INSTRUCTIONS TO FOLLOW:
Among the entries below, the lines from the one with "llpaper Statistics" up to and including the one with "e.g. Meet me there where IT never cl" are to be restated exactly, without pictures.

━━ DATA RECORDS

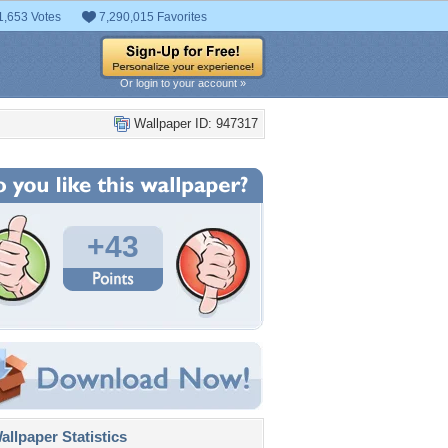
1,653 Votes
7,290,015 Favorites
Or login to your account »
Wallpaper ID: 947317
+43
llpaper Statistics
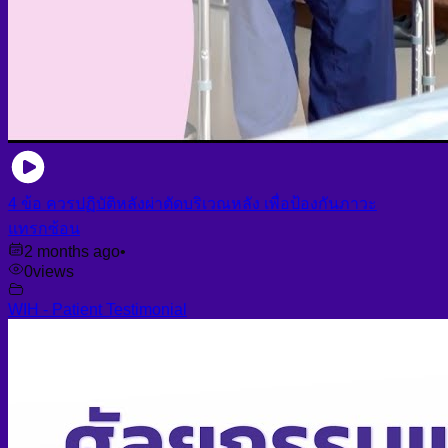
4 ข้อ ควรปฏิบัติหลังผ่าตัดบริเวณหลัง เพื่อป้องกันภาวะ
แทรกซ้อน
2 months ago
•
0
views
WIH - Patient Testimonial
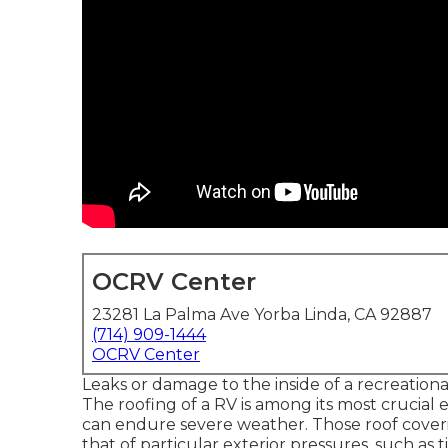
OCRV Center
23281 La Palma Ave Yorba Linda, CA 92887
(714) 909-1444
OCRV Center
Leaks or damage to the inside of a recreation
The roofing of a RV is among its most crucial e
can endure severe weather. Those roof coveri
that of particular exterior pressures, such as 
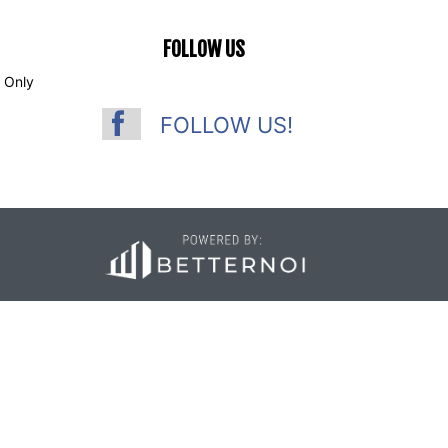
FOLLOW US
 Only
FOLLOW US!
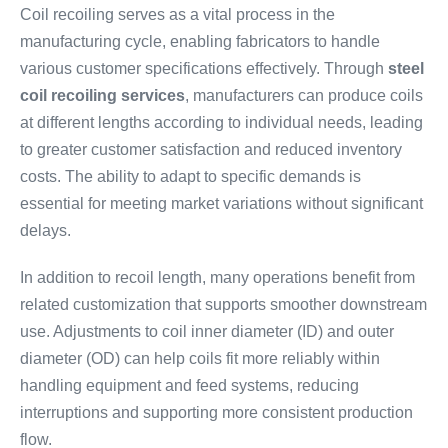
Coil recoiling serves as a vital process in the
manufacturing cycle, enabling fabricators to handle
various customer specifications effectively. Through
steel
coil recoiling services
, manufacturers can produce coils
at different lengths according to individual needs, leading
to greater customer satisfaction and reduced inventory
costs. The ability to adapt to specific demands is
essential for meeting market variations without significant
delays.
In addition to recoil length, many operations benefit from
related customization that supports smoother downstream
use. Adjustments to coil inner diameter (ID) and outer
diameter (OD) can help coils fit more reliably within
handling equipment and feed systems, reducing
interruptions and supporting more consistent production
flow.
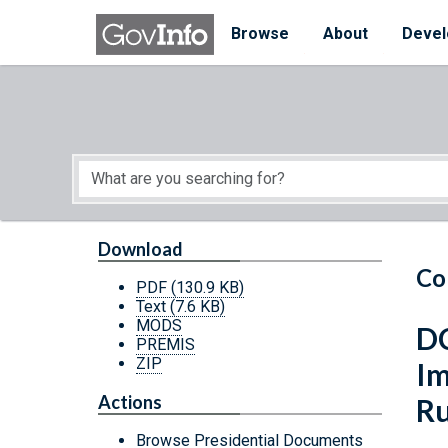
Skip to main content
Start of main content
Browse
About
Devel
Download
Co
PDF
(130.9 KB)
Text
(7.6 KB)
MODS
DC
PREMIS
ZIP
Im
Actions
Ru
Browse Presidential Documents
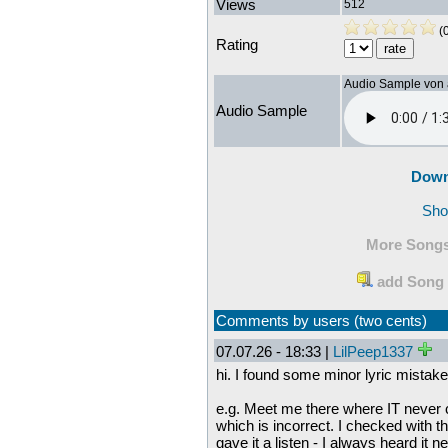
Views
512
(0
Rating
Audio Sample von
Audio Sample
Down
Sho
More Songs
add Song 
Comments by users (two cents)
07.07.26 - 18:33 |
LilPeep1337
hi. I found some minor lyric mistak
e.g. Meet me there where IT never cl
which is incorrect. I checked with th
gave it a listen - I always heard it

━━━━
━━ DATA RECORDS

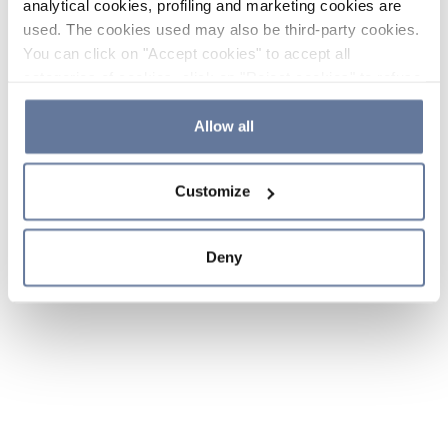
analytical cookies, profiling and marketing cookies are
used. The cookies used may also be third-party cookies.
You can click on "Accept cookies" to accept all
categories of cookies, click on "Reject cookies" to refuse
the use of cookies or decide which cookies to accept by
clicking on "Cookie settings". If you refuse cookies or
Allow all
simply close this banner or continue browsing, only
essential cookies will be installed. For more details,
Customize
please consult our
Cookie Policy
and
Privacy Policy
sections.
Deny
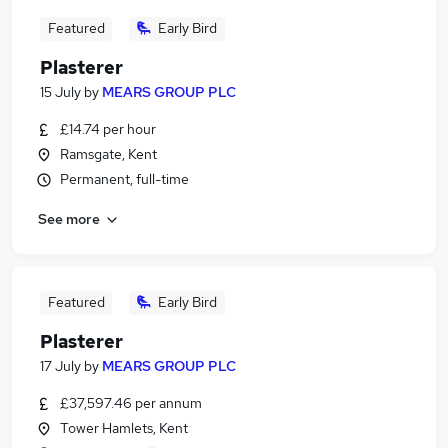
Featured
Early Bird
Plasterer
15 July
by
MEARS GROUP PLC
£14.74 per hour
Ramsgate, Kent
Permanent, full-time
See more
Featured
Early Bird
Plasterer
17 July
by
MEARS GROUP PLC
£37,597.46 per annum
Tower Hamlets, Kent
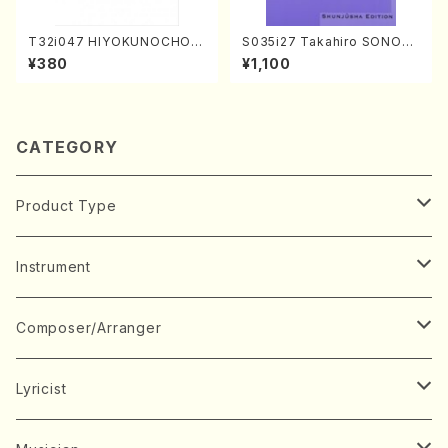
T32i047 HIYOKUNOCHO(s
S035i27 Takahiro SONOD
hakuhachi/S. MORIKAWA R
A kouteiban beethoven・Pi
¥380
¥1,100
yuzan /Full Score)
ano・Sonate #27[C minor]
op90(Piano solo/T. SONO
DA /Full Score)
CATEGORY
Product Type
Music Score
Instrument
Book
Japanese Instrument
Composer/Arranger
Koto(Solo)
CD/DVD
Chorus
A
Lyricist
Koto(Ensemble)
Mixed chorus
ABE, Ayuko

━━━━

FINAL ANSWER:
llpaper Statistics
4 ข้อ ควรปฏิบัติหลังผ่าตัดบริเวณหลัง เพื่อป้องกันภาวะ
แทรกซ้อน
2 months ago
•
0
views
WIH - Patient Testimonial
OCRV Center
23281 La Palma Ave Yorba Linda, CA 92887
(714) 909-1444
OCRV Center
Leaks or damage to the inside of a recreation
The roofing of a RV is among its most crucial e
can endure severe weather. Those roof coveri
that of particular exterior pressures, such as 
FOLLOW US
 Only
FOLLOW US!
Coil recoiling serves as a vital process in the
manufacturing cycle, enabling fabricators to handle
various customer specifications effectively. Through
steel
coil recoiling services
, manufacturers can produce coils
at different lengths according to individual needs, leading
to greater customer satisfaction and reduced inventory
costs. The ability to adapt to specific demands is
essential for meeting market variations without significant
delays.
In addition to recoil length, many operations benefit from
related customization that supports smoother downstream
use. Adjustments to coil inner diameter (ID) and outer
diameter (OD) can help coils fit more reliably within
handling equipment and feed systems, reducing
interruptions and supporting more consistent production
flow.
Skip to main content
Start of main content
Browse
About
Devel
Download
Co
PDF
(130.9 KB)
Text
(7.6 KB)
MODS
DC
PREMIS
ZIP
Im
Actions
Ru
Browse Presidential Documents
Views
512
(0
Rating
Audio Sample von
Audio Sample
Down
Sho
More Songs
add Song 
Comments by users (two cents)
07.07.26 - 18:33 |
LilPeep1337
hi. I found some minor lyric mistak
e.g. Meet me there where IT never cl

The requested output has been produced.